If you mean the post where you pointed out I was playing the victim, yeah that was accurate. I didn't intend to play the victim, if I knew I was I'd not have said what I did, but passive aggressive whining that you didn't like my shitty unfinished fantasy script because it was boring, that was objectively self-victimization. I'm not a victim, I'm a nuisance. I should
I admit I was 100 percent trying to make it so we were on good terms by having an interaction that was not me being stupid and you reading me for filth again. Like I wanted to make it clear without invading your space that I liked and respected you and didn't bear you any Ill will just because you accurately identified me as a shitty person who deserves no ones time or attention. I don't know why I thought that would work, though. Nothing I can really do can make up for how I've been behaving and how long it took for me to genuinely reflect and how long it's taken me to really understand the depth of my mistakes.
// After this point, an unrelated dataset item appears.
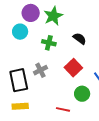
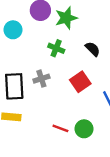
cyan circle: (20, 32) -> (13, 30), moved
green circle: (82, 94) -> (84, 129), moved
I'm sorry for doing that. I shouldn't have tried to contact you any way when I knew you were avoiding talking to me. I also should not have tried to offer you those twenty dollars. It was an ultimately performative alternative to actually holding myself accountable for my mistakes, that you never asked me to hold steady to. Also I don't have a job, so it wouldn't have even been my money I was spending, it would have been my moms.
But... they do. People do it all the time. They never stopped. Even though I don't deserve ANY responses and don't know why people keep doing this. And I'm not surprised that no one wanted to be my beta reader, I would probably hate myself if I had to beta read my own writing for myself and answer all my stupid questions. I don't know how indigo has lasted this long, or how I got anyone to do this for me.
I am going to make a promise now, I will not ask any more stupid follow up questions to any advice. If I understand it as it's written, great. If I don't, then I just do nothing about that. If I ever post on this forum again. I don't understand why I ever did that. I wish I could identify what was even in my brain when I did that, but I can't. I'm also not going to do any indirects, even if I never hear a coherent critique of my writing again.
I didn't realize. I thought it was me sticking to my guns by giving myself genuine consequences for failing you. I should have realized that for you this isn't some redemption narrative, you just met an annoying person on the internet who doesn't know when to stop.
I'm going to try to live with my status as a lost cause and just do what I'm doing and be better because that's what I'm supposed to do, rather than hoping you'll ever think I'm not a bad person. I'm sorry for every argument we've ever had, I was the problem when I said I practiced, when I tagged your criticism, even when I left for several months hoping to redeem myself by fixing everything, but did nothing of the sort.
I don't know if I made the right choice responding, but it's not that big a deal and I figured I'd rather explain myself.
So I'm going to make sure this kind of drama does not happen again around me like, like ever. In fact if it does I will delete my entire account just to make this stop. I'm going to ask to have this post unlisted now because it's a waste of everyone's time.